The year sure went fast and now we are in the year of the dog.  Being a dog lover, this is a good year.  Ours is getting old, but it is his year.

Anyway, we have been eating Chinese food now for a week and loving it.  We hadn’t had a big dinner, with many dishes, for a while so we decided to invite friends and serve a bunch of dishes.

Recently on KNKX in Seattle there was a discussion on their “Food for Thought” page that was debunking the fact that you can’t make decent Chinese dishes at home.  I agree, you can make wonderful dishes at home.  I find the only drawback with making them at home in the US of A is getting the raw materials.  There is a wonderful grocery on the mainland where I can occasionally shop, but I am seldom likely to get on the ferry at $14 to go there just for groceries. Still, they don’t have everything that I used to get down the street when I lived in Beijing.

But it IS possible to make good Chinese dishes at home. Here is the menu from our 4715 year of the dog new year’s eve celebration.  Typically you should serve at least two dishes for each of the number of people attending.

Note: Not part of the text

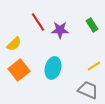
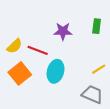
red line: (38, 22) -> (38, 50), moved, turned -36
green rectangle: (92, 25) -> (97, 26), turned 40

Snow peas fried until crispy

BBQ pork with hot mustard (red pork)

Pork Jiaozi (dumpling with sweet and spicy sauce)

Porcupine balls

Char Sui Baozi (steam buns)

ShuMai ( two kinds: crab and also shrimp)

Steamed pork bones with hot peppers and fermented black bean

Eggplant with peppers and potatoes

Lacquered chicken with ginger/scallion oil

Cucumber salad with black vinegar and cilantro

Coconut gelee with red almond happiness character

Walnut cookie

It was a lot and we did have leftovers.  It was a great meal and very reminiscent of our meals in China, maybe not the banquets, but adequate enough for us to feel very good about it.

If you are hesitant to try making Chinese food at home, I would suggest you start with one dish plus rice.  This way you won’t be overcome trying to do quick, stir-fried cooking all at the last minute.  When we chose our menu, we only had a couple of items that had to be made just before serving.  Many of the items were in the steamer cooking so didn’t require a “dance” to bring it all off.  The eggplant dish could sit for a few moments without harm.  We were not rushed.

One website I like to refer to is The Woks of Life for recipes.  They show step by step photos of the processes for each dish with clear instructions.  Sometimes they have ingredients that are unavailable to me, but I can generally find something to substitute.  That is the beauty of this type of cooking. Another site that I have just found, due to the information on KNKX, is Chinese Cooking Demystified at  Check those out and take on the challenge of Cooking Chinese dishes.